La Tabla 4 muestra los resultados de un experimento representativo para ilustrar la sensibilidad de NGS para la recuperación de los sitios de integración a partir de un cultivo de células infectadas. ADN celular no infectadas se utilizó para diluir en serie de ADN genómico a partir de una infección en la que cada célula en promedio contenía una integración 40. Las diluciones se preparan en pasos de cinco a una dilución máxima de 1: 15.625. El ADN genómico de la serie de titulación a continuación, se fragmentó por sonicación o por digestión con endonucleasas de restricción MseI y BglII, seguido por LM-PCR. El número de sitios de integración único, así como el número de sitios proximal de mapeo para anotaciones genómicas seleccionadas, se calcularon de acuerdo con el protocolo anterior. análisis de los datos reveló docenas de sitios de integración únicos (1-2% de la cantidad recuperada a partir del ADN genómico puro) se recuperaron de las bibliotecas preparadas a partir de células en las que, en teoría, sólo uno de cada 15.625 se infectó. Al analizar conjuntos de datos del sitio de integración, es fundamental para comparar los datos a un conjunto combinado de sitios genómicos aleatorios, lo que se llama un control aleatorio igualado o MRC. Como muestran los resultados representativos esquiladas ADN genómico por digestión con enzimas de restricción o por sonicación, se construyeron dos conjuntos de datos diferentes MRC. MRC enz contenía 50.000 sitios genómicos único generado por selección aleatoria de sitios de hg19 en la proximidad de los sitios de digestión con enzimas de restricción MseI y BglII, mientras que MRC azar albergado 10.000 sitios generan sin normalización de la distancia de marcadores genómicos establecidos.

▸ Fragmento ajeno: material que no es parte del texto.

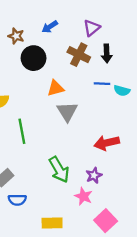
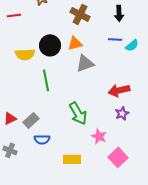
brown cross: (79, 55) -> (80, 14), moved
black circle: (34, 58) -> (50, 45), moved
cyan semicircle: (122, 91) -> (132, 45), turned -56
gray triangle: (67, 112) -> (85, 63), turned 42
purple star: (94, 175) -> (122, 113), moved

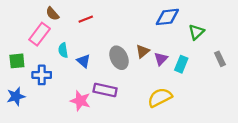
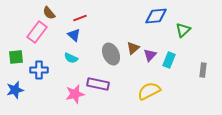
cyan semicircle: (63, 50) -> (71, 58), moved, turned -56
gray rectangle: (220, 59) -> (203, 70), moved, turned 32
blue triangle: (84, 61) -> (74, 35), moved
pink star: (80, 101) -> (75, 94), turned -30

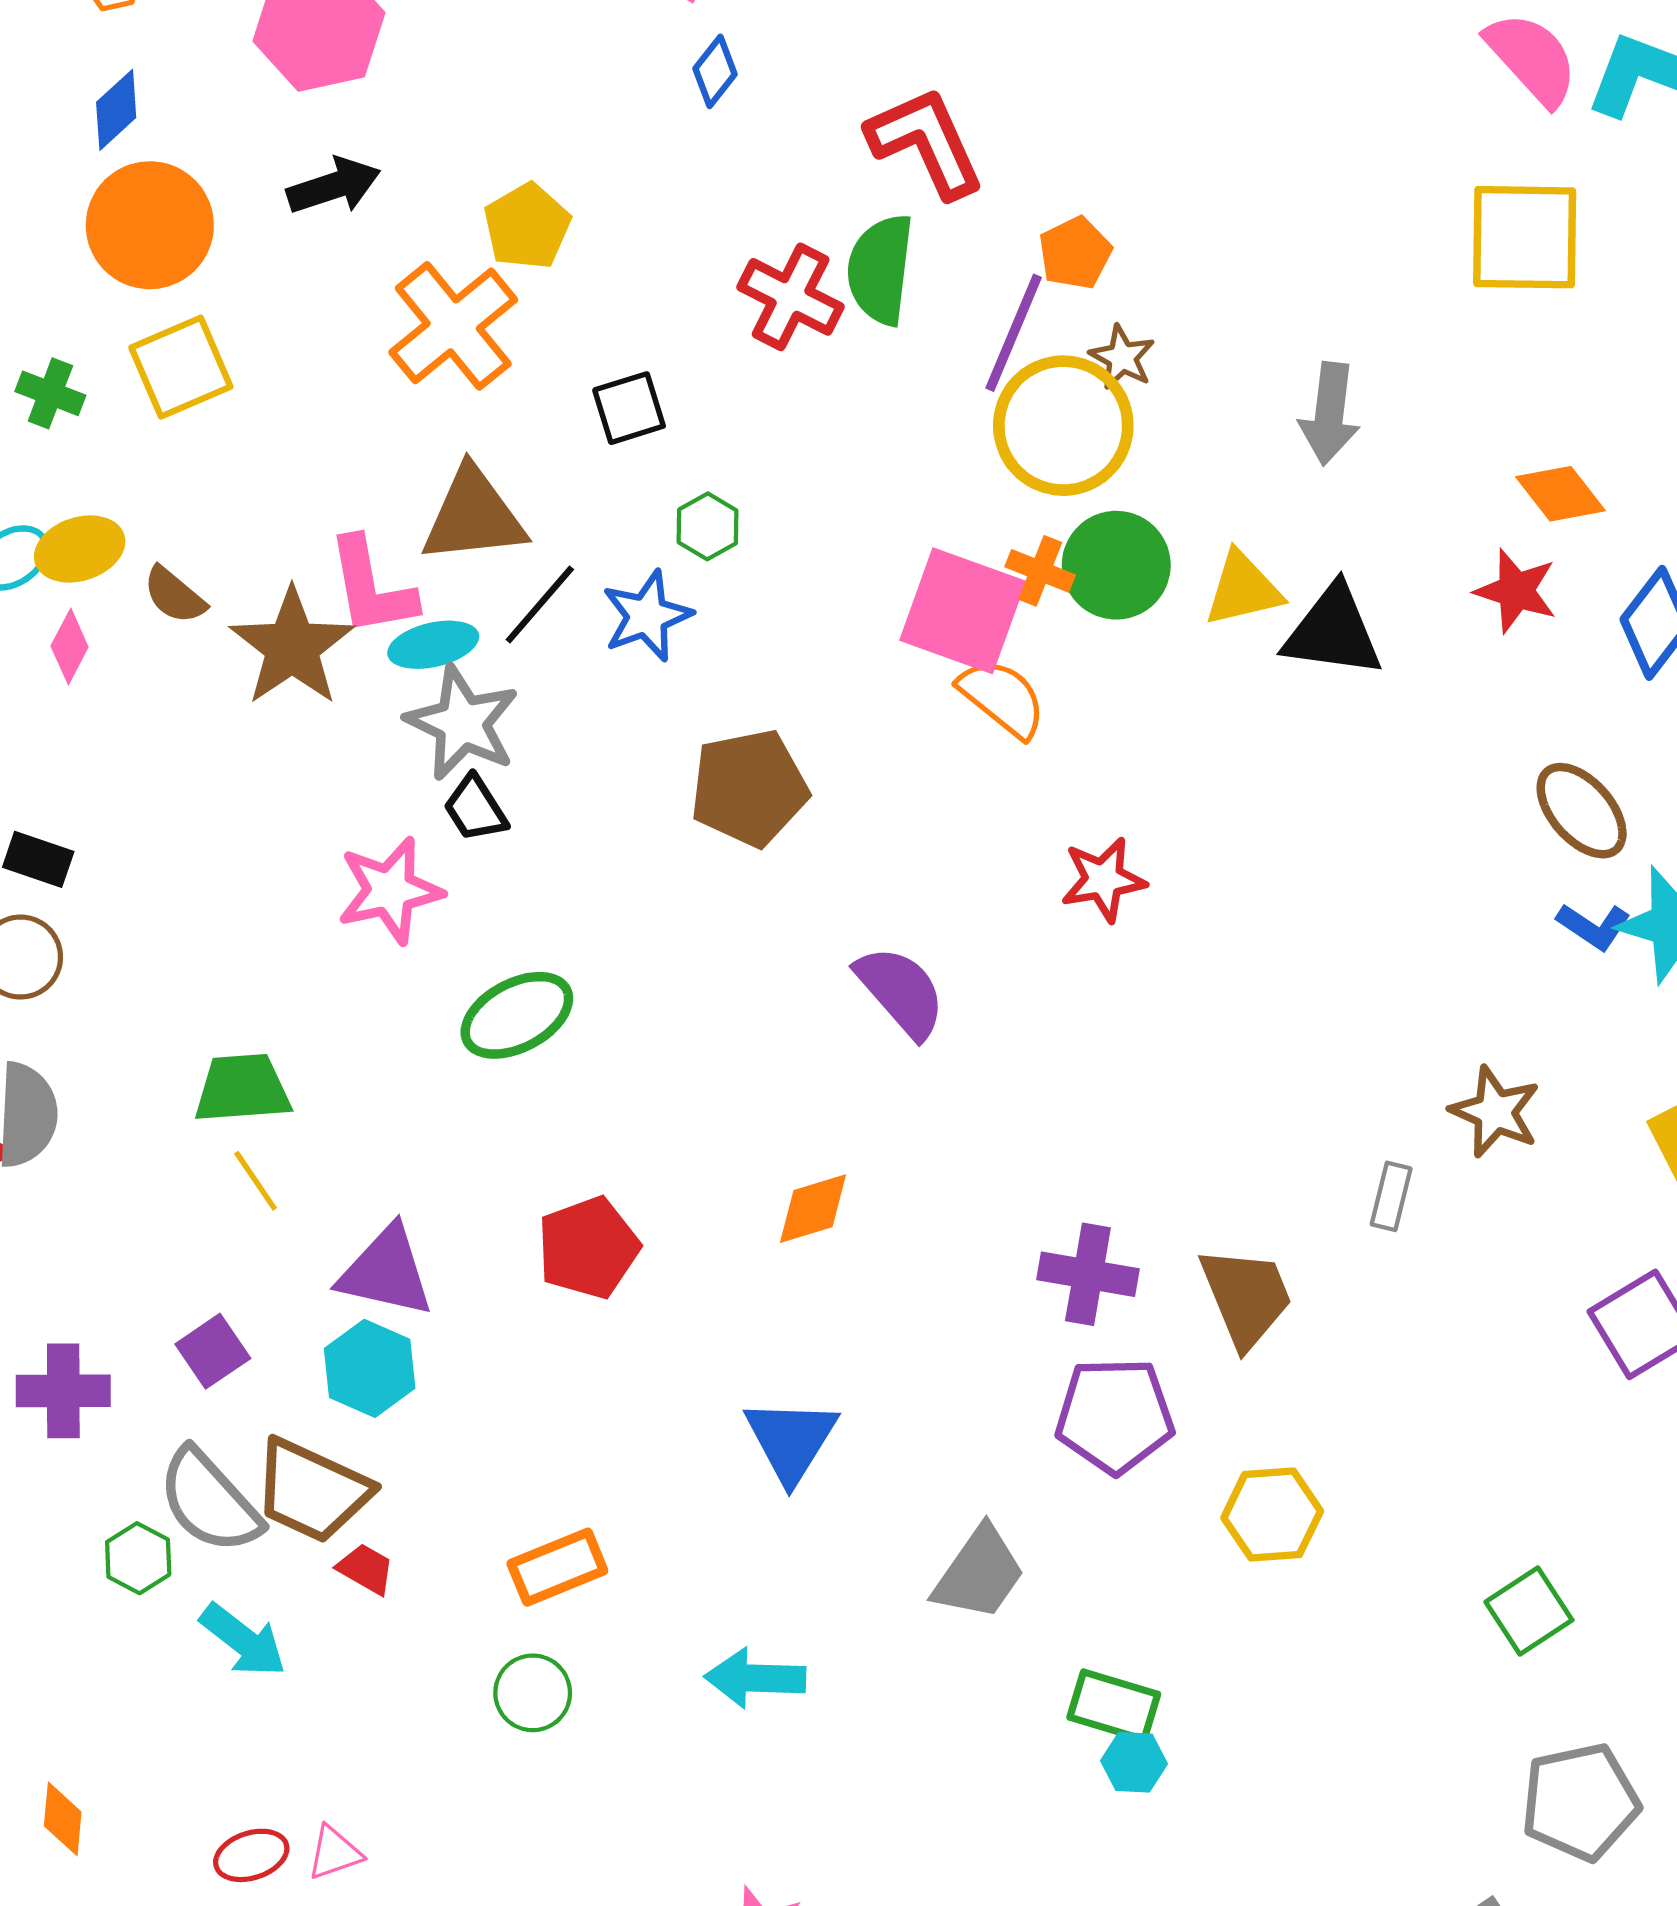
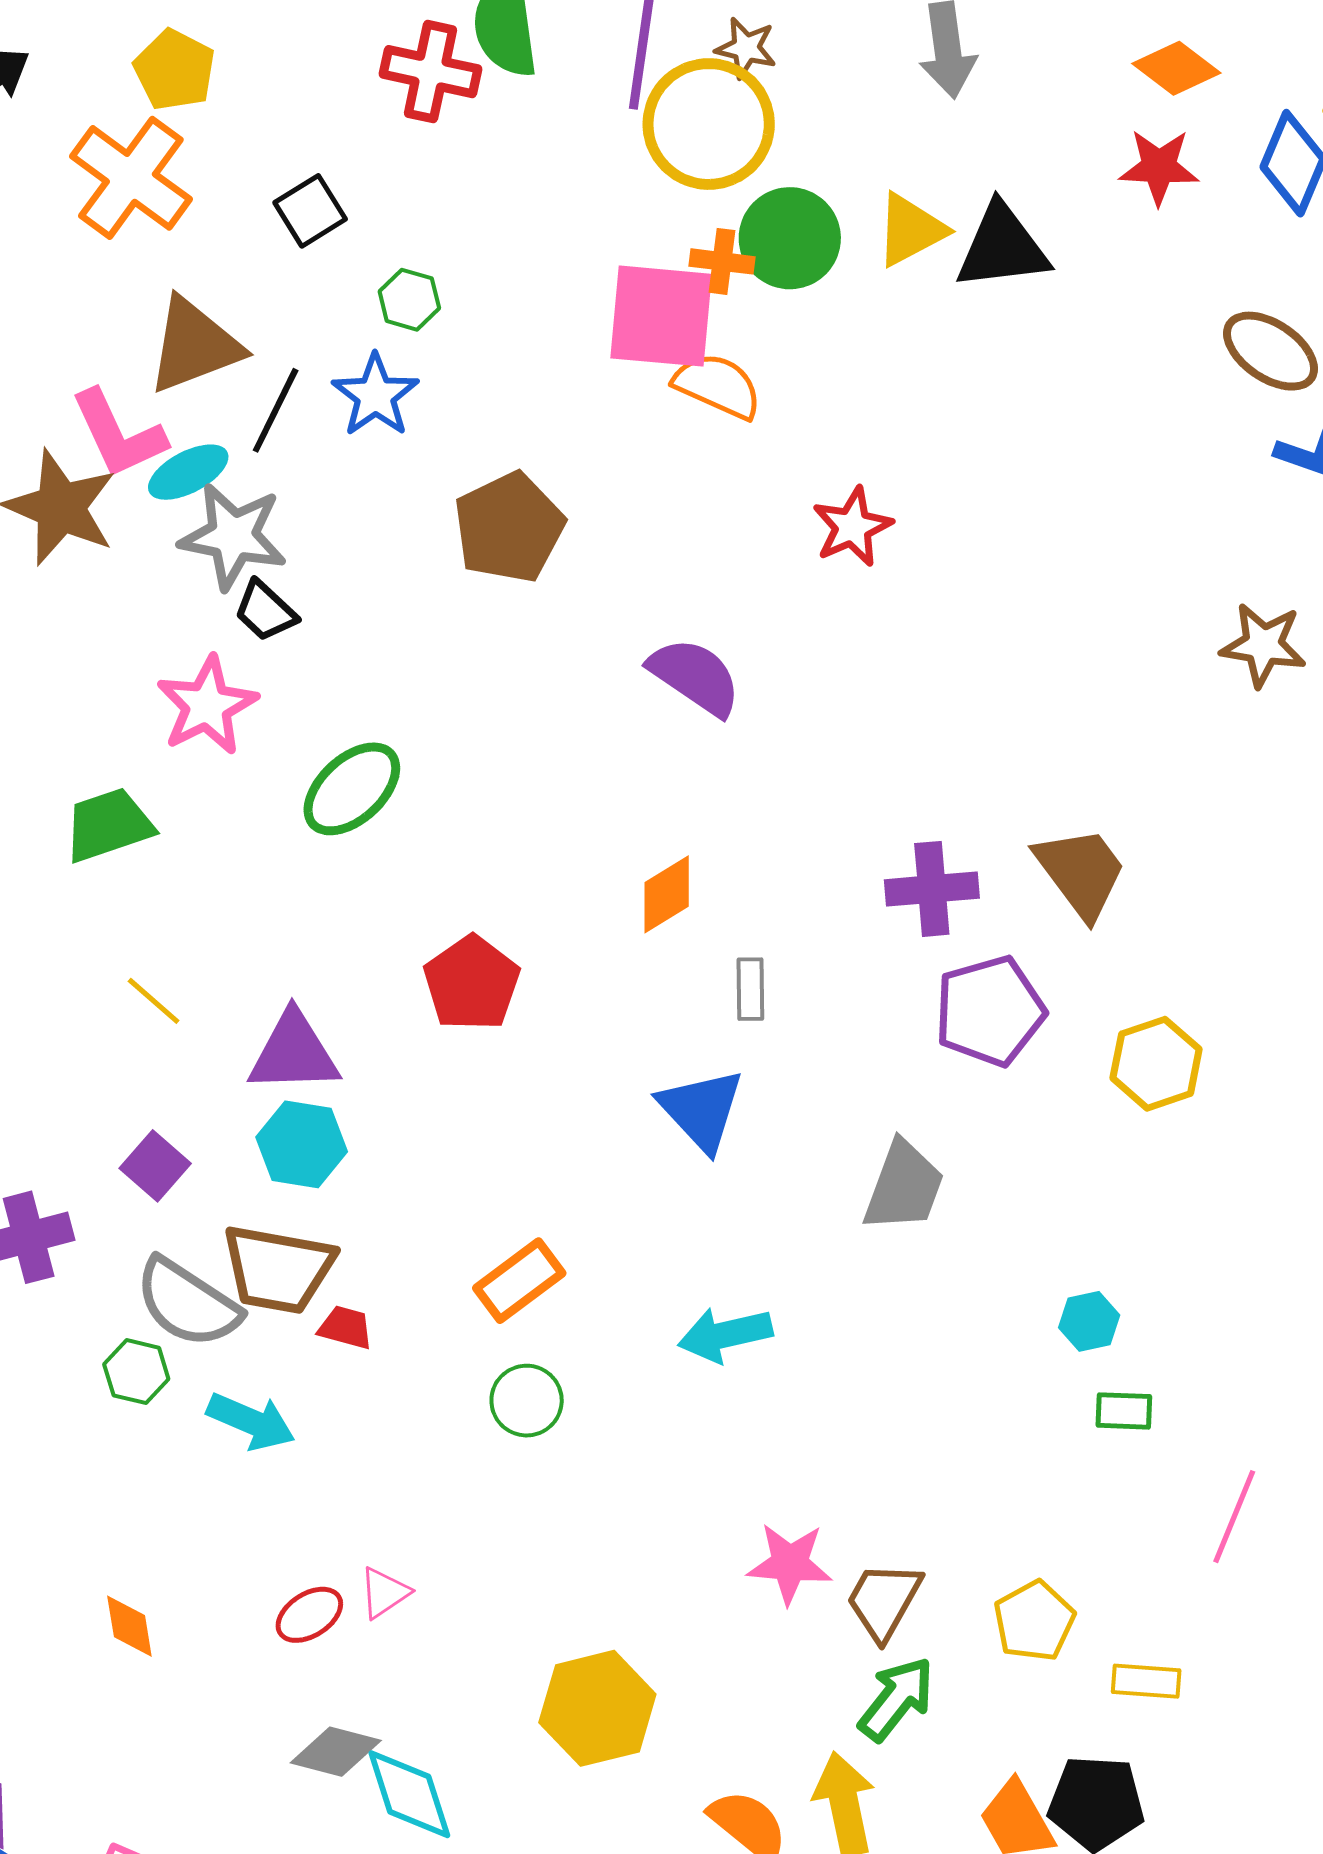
green trapezoid: (242, 1089) -> (108, 825), moved
gray rectangle: (1391, 1196) -> (750, 989), moved
green rectangle: (1114, 1706) -> (1124, 1411), moved, size x0.7

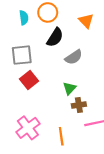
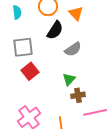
cyan semicircle: (24, 18) -> (17, 12), moved
orange triangle: (86, 21) -> (76, 13), moved

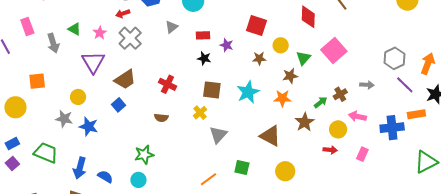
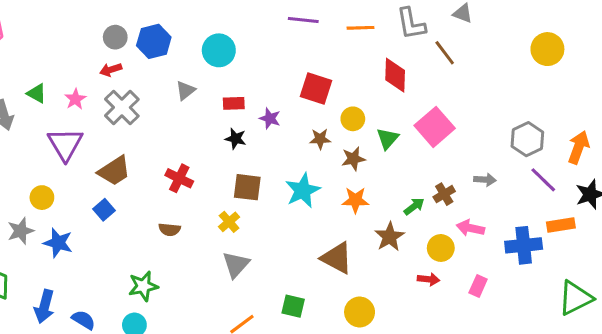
brown star: (290, 76) -> (353, 159), moved
gray star: (64, 119) -> (21, 231), turned -30
gray triangle: (218, 135) -> (236, 265), moved

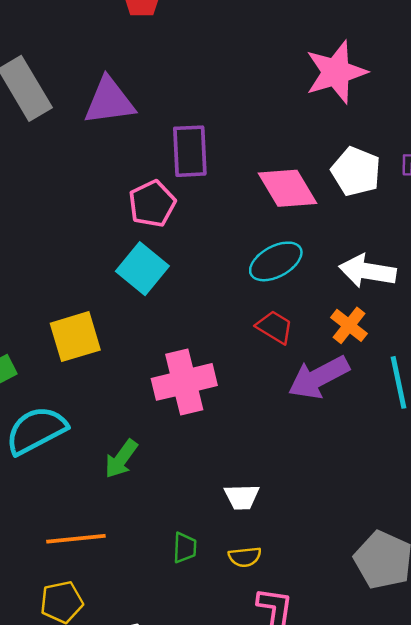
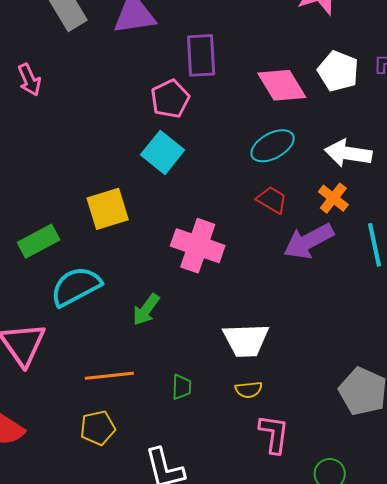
pink cross: (184, 382) -> (198, 246), turned 33
white trapezoid: (242, 497) -> (246, 340), size x1.6
green trapezoid: (185, 548) -> (182, 387), moved

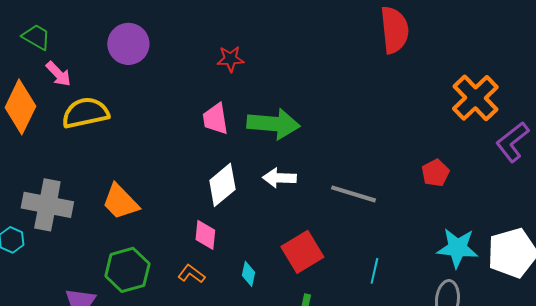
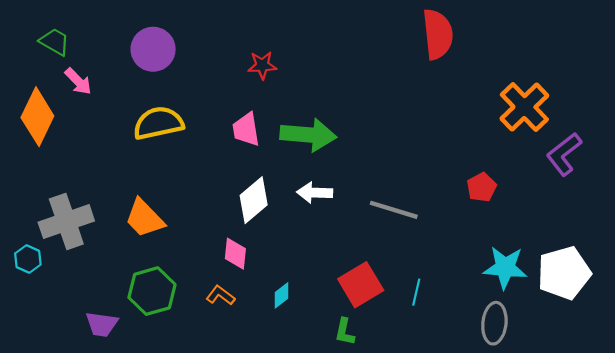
yellow semicircle: (85, 113) -> (158, 123), moved
gray cross: (47, 205) -> (66, 222), turned -30
red square: (302, 252) -> (361, 285), moved
cyan diamond: (248, 274) -> (281, 295), turned 40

Sólo los sitios que se pueden asignar de nuevo a una localización genómica única se deben utilizar en MRC conjuntos de datos. Como tijeras de sonicación ADN genómico esencialmente libre de sesgo de secuencia, MRC aleatorio puede ser visto como más aplicable a conjuntos de datos producidos por la fragmentación de ADN mediante sonicación. Un estilo alternativo de integración de controlconjunto de datos del sitio puede ser generada in vitro por reacción recombinante en proteínas, intasome nucleoproteína complejo 21, o PICs extraídos a partir de células infectadas de forma aguda 17 con el ADN genómico desproteinizado, y luego después de la LM-PCR y protocolos NGS 21.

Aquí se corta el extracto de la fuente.